基于Map-Reduce 和Trie树的搜索需求识别研究

发布时间：2018-10-13 16:32

【摘要】：在数据量爆炸式增长的互联网时代,人们同时面临着机遇和挑战。一方面人们在不断地从大数据金矿中挖掘出有用的信息,另一方面又可能面对大量的Web冗余信息束手无策。而搜索引擎作为人们最常用的信息检索工具,在帮助人们从互联网中找到所需信息的同时,也承受着数据增长带来的极大负担。目前由于搜索引擎的索引数据正变得越来越庞大,其查询的工作量正变得日益繁重,同时,搜索引擎所查询到的绝大多数信息都是与用户需求无关的。如果搜索引擎在发起搜索之前就能预测用户的搜索需求,就能为用户提供体验更好的搜索服务。通过搜索引擎对用户搜索需求进行实时分析,不仅能为用户提供更加个性化的搜索结果,同时也可以省略很多不必要的计算。
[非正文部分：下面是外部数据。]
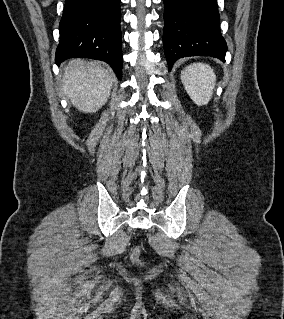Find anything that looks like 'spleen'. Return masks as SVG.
<instances>
[{
	"mask_svg": "<svg viewBox=\"0 0 284 319\" xmlns=\"http://www.w3.org/2000/svg\"><path fill=\"white\" fill-rule=\"evenodd\" d=\"M181 80L190 98L198 106L206 105L213 94L216 76L213 69L203 63H194L181 72Z\"/></svg>",
	"mask_w": 284,
	"mask_h": 319,
	"instance_id": "1",
	"label": "spleen"
}]
</instances>
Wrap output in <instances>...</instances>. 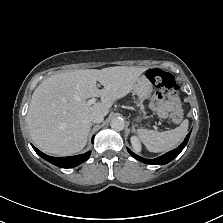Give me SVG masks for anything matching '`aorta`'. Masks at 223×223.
<instances>
[{
	"mask_svg": "<svg viewBox=\"0 0 223 223\" xmlns=\"http://www.w3.org/2000/svg\"><path fill=\"white\" fill-rule=\"evenodd\" d=\"M110 126L115 131H121L125 127V122L122 118H114L110 122Z\"/></svg>",
	"mask_w": 223,
	"mask_h": 223,
	"instance_id": "762f6f07",
	"label": "aorta"
}]
</instances>
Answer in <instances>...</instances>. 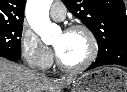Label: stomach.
<instances>
[{
  "mask_svg": "<svg viewBox=\"0 0 127 92\" xmlns=\"http://www.w3.org/2000/svg\"><path fill=\"white\" fill-rule=\"evenodd\" d=\"M71 92H127V72L103 67L77 78Z\"/></svg>",
  "mask_w": 127,
  "mask_h": 92,
  "instance_id": "obj_1",
  "label": "stomach"
}]
</instances>
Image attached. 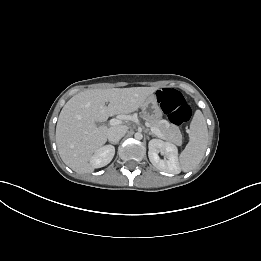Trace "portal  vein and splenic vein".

于是搜索引擎的用户搜索需求成了国内外学者们重点研究的领域。要完成对用户需求的预判,必须对用户的搜索词进行识别,这种识别往往需要借助一些日志挖掘的手段。但是现在的搜索日志数据量都在TB级别,在单机上难以实现。本文针对大规模数据计算的特点,提出了构建需求识别模板的Paratemp策略。该策略借助Map-Reduce技术,通过对搜索日志的训练从分布式集群上挖掘出具有代表性的分类模板,从而得到能识别用户搜索需求的模式。同时本文借鉴关联规则挖掘中的置信度和支持度变量,提出了针对模板的筛选标准。通过筛选的模板可以作为分类搜索需求的支持依据。在成功提取用户搜索模板后,为了达到识别搜索需求的目的,需要一套高效的自然语言算法来对这些模板加以利用。本文设计了Tempaser识别算法,利用Trie树空间换时间的思想对搜索词进行解析,最终实现了搜索需求的识别。最后的实验证明了基于Map-Reduce和Trie树的搜索需求识别具有正确性和高效性。文章的结尾对本次研究进行了总结和展望。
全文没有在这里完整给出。